On Sunday night, Kobe Bryant passed Michael Jordan to become the NBA’s third all-time leading scorer. Now, he’s penned an essay about the achievement on Derek Jeter’s Players Tribune site, where he’s an Editorial Director (as opposed to Senior Editor, like basically every other contributor).
Bryant engages in some Jordan-getting-cut-from-his-high-school-team-esque mythmaking by detailing a summer where he scored zero points as a kid:
Zero. That’s the number of points I scored the entire summer while playing in Philadelphia’s Sonny Hill Future League when I was 12 years old. I didn’t score. Not a free throw, not an accidental layup, not even a lucky throw-the-ball-up-oops-it-went-in basket.

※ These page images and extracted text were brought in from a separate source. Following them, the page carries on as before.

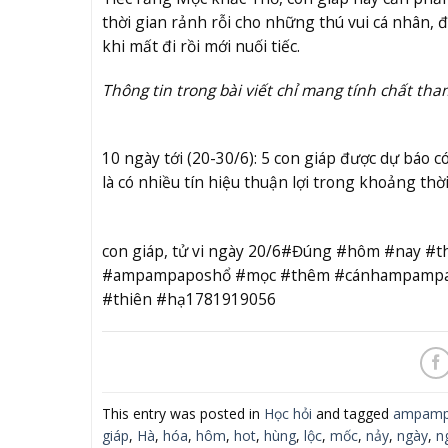
thời gian rảnh rỗi cho những thú vui cá nhân, đ
khi mất đi rồi mới nuối tiếc.
Thông tin trong bài viết chỉ mang tính chất tha
10 ngày tới (20-30/6): 5 con giáp được dự báo có
là có nhiều tín hiệu thuận lợi trong khoảng thờ
con giáp, tử vi ngày 20/6#Đúng #hôm #nay #
#ampampaposhổ #mọc #thêm #cánhampampapo
#thiên #hạ1781919056
This entry was posted in
Học hỏi
and tagged
ampamp
giáp
,
Hà
,
hóa
,
hôm
,
hot
,
hùng
,
lộc
,
mốc
,
nảy
,
ngày
,
n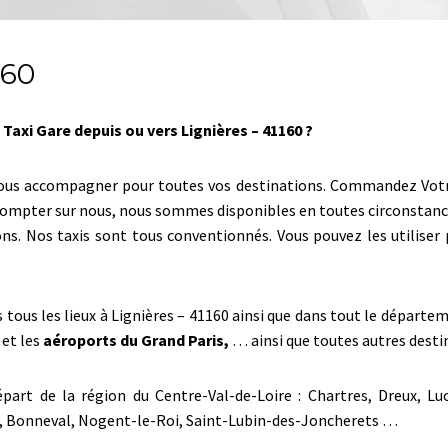
160
Taxi Gare depuis ou vers Lignières – 41160 ?
ous accompagner pour toutes vos destinations. Commandez Votre t
z compter sur nous, nous sommes disponibles en toutes circonstanc
ons. Nos taxis sont tous conventionnés. Vous pouvez les utilise
s tous les lieux à Lignières – 41160 ainsi que dans tout le départ
 et les
aéroports du Grand Paris,
… ainsi que toutes autres destin
part de la région du Centre-Val-de-Loire : Chartres, Dreux, Lu
es, Bonneval, Nogent-le-Roi, Saint-Lubin-des-Joncherets …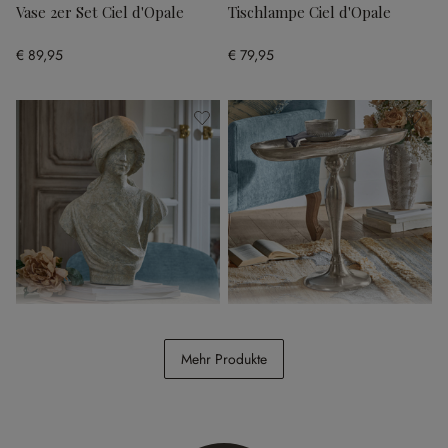
Vase 2er Set Ciel d'Opale
Tischlampe Ciel d'Opale
€ 89,95
€ 79,95
Büste Mireline
Beistelltisch Stonebrook
Mehr Produkte
€ 79,95
€ 148,00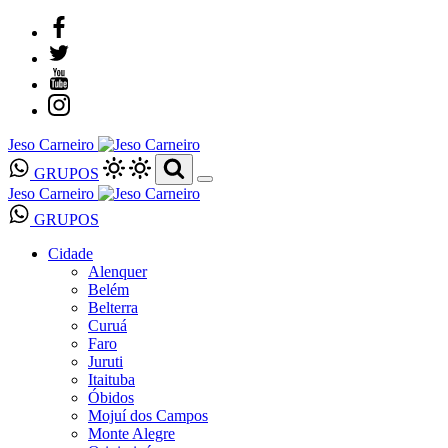
Jeso Carneiro
GRUPOS
Jeso Carneiro
GRUPOS
Cidade
Alenquer
Belém
Belterra
Curuá
Faro
Juruti
Itaituba
Óbidos
Mojuí dos Campos
Monte Alegre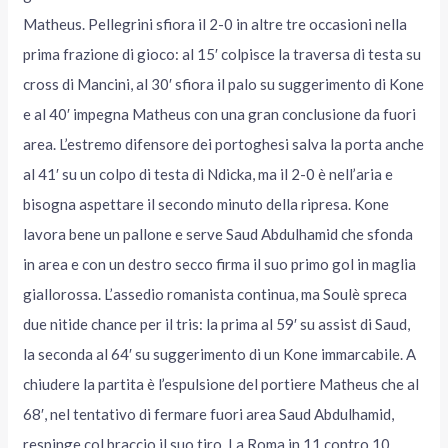
Matheus. Pellegrini sfiora il 2-0 in altre tre occasioni nella
prima frazione di gioco: al 15′ colpisce la traversa di testa su
cross di Mancini, al 30′ sfiora il palo su suggerimento di Kone
e al 40′ impegna Matheus con una gran conclusione da fuori
area. L’estremo difensore dei portoghesi salva la porta anche
al 41′ su un colpo di testa di Ndicka, ma il 2-0 è nell’aria e
bisogna aspettare il secondo minuto della ripresa. Kone
lavora bene un pallone e serve Saud Abdulhamid che sfonda
in area e con un destro secco firma il suo primo gol in maglia
giallorossa. L’assedio romanista continua, ma Soulè spreca
due nitide chance per il tris: la prima al 59′ su assist di Saud,
la seconda al 64′ su suggerimento di un Kone immarcabile. A
chiudere la partita è l’espulsione del portiere Matheus che al
68′, nel tentativo di fermare fuori area Saud Abdulhamid,
respinge col braccio il suo tiro. La Roma in 11 contro 10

My father Joe “Jellybean” Bryant and my uncle John “Chubby” Cox were Future League legends in their day. My father as a 6-10 point forward and my uncle as a 6-4 point guard.
I was putting my family to shame!
It’s difficult to imagine a world where Kobe Bryant, even a 12-year-old version of Kobe, plays an entire summer of competitive basketball without scoring a single point, but it happened. He goes on to talk about his admiration for Jordan and his work ethic. He also comes up with a bizarre extended metaphor about brushing your teeth and how that relates to Father Time:
What a journey this has been. Setting this mark is a huge honor. I’m aware of Father Time’s curfew. He has sent me to my room to brush my teeth before he tucks me in, but I wouldn’t be me if I didn’t walk to the bathroom slowly. I wouldn’t be me if I didn’t act as if someone misplaced the toothpaste. I wouldn’t be me if I didn’t brush every tooth twice, brush my tongue three times, floss until my gums bleed and rinse with mouthwash until the inside of my mouth burns and then goes numb.
That’s more than anybody ever wanted to know about Kobe’s dental hygiene habits.